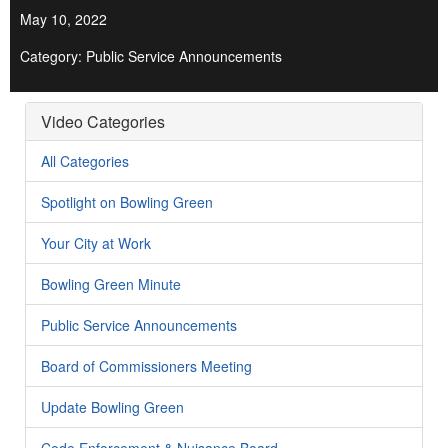
May 10, 2022
Category: Public Service Announcements
Video Categories
All Categories
Spotlight on Bowling Green
Your City at Work
Bowling Green Minute
Public Service Announcements
Board of Commissioners Meeting
Update Bowling Green
Code Enforcement & Nuisance Board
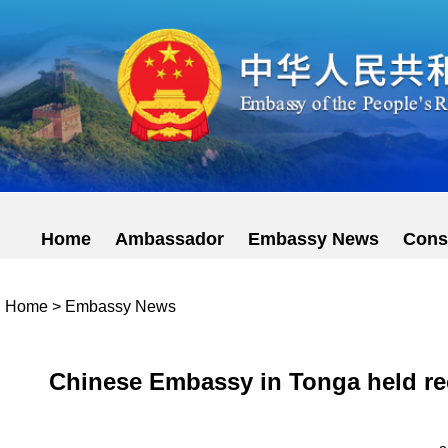
Home
Ambassador
Embassy News
Cons
Home
>
Embassy News
Chinese Embassy in Tonga held rec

- **THE TASK**: With the pictures omitted, restate every entry above word for word.

- **YOUR RESPONSE**:
May 10, 2022
Category: Public Service Announcements
Video Categories
All Categories
Spotlight on Bowling Green
Your City at Work
Bowling Green Minute
Public Service Announcements
Board of Commissioners Meeting
Update Bowling Green
Code Enforcement & Nuisance Board
Home
Ambassador
Embassy News
Cons
Home
>
Embassy News
Chinese Embassy in Tonga held rec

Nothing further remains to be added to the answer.